Hey mobile developers — here’s one way to make your apps more privacy-friendly

Excellent news for those who worry about the privacy implications of apps: MEF, a trade organization for mobile content and commerce firms, launched a privacy policy generator called AppPrivacy. I reckon it’s an important step towards developers taking “privacy by design” principles into account.

This is a crucial issue, particularly as people become more sensitive to the implications of apps sucking up their personal data and sending it who-knows-where. And with Android(s goog) having introduced toggles that let users kill specific elements of an app’s functionality, the tide is turning — developers have to be more on-the-level with their customers these days.

Policy generation

AppPrivacy comes out of an MEF working group dedicated to, well, app privacy. The group includes a bunch of lawyers and representatives from companies such as Mozilla, Vodafone(s vod), mobile ad network InMobi, privacy management firm TRUSTe and security outfit Kaspersky Labs.

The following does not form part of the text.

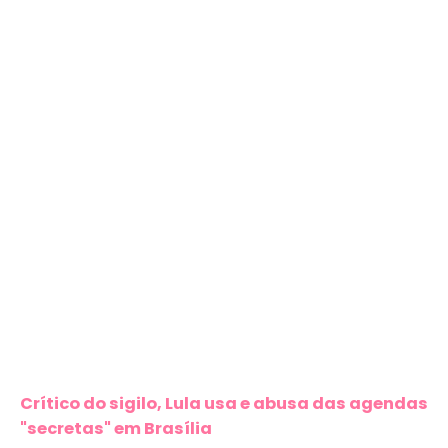
Crítico do sigilo, Lula usa e abusa das agendas
"secretas" em Brasília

The tool is for use by developers, who simply fill in a series of tickboxes detailing what data they use, why they use it and who else gets access to it. At the end, AppPrivacy generates a straightforward HTML privacy policy for customization and embedding into the app itself. Here’s one I made earlier:


What’s cool about the tool is the way it gently harangues the developer as they’re filling out the forms. Playing devil’s advocate, I decided to make my “HappyFunTimes” app truly obnoxious, and I ticked the box that said I wanted to send marketing messages to my users’ contacts.

“Warning!” a pop-up box read. “If you are going to access the user’s contacts database and use it for marketing purpose, you must have their permission first. Also, you should gain consent from any contact you plan to send marketing messages to.”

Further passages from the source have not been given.